» What you need to do: When a record holds a picture, leave the picture out and copy everything else exactly.

» Data for the task:
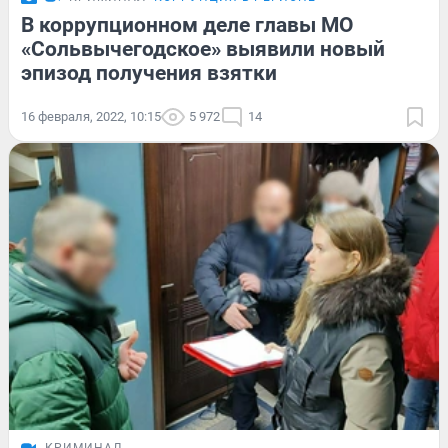
В коррупционном деле главы МО
«Сольвычегодское» выявили новый
эпизод получения взятки
16 февраля, 2022, 10:15
5 972
14
КРИМИНАЛ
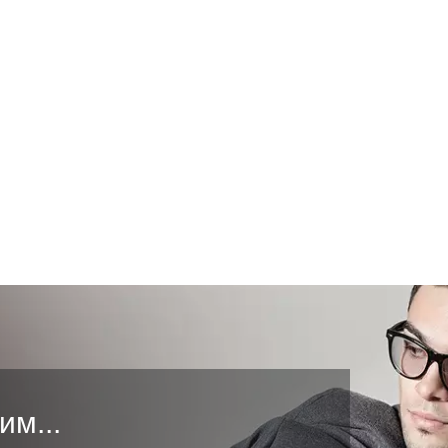
им...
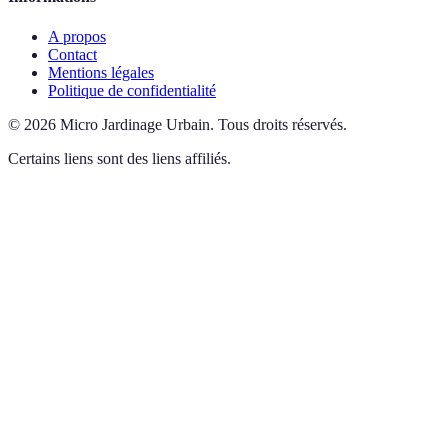
A propos
Contact
Mentions légales
Politique de confidentialité
©
2026
Micro Jardinage Urbain
.
Tous droits réservés.
Certains liens sont des liens affiliés.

» Task solution:
В коррупционном деле главы МО
«Сольвычегодское» выявили новый
эпизод получения взятки
16 февраля, 2022, 10:15
5 972
14
КРИМИНАЛ
им...
A propos
Contact
Mentions légales
Politique de confidentialité
©
2026
Micro Jardinage Urbain
.
Tous droits réservés.
Certains liens sont des liens affiliés.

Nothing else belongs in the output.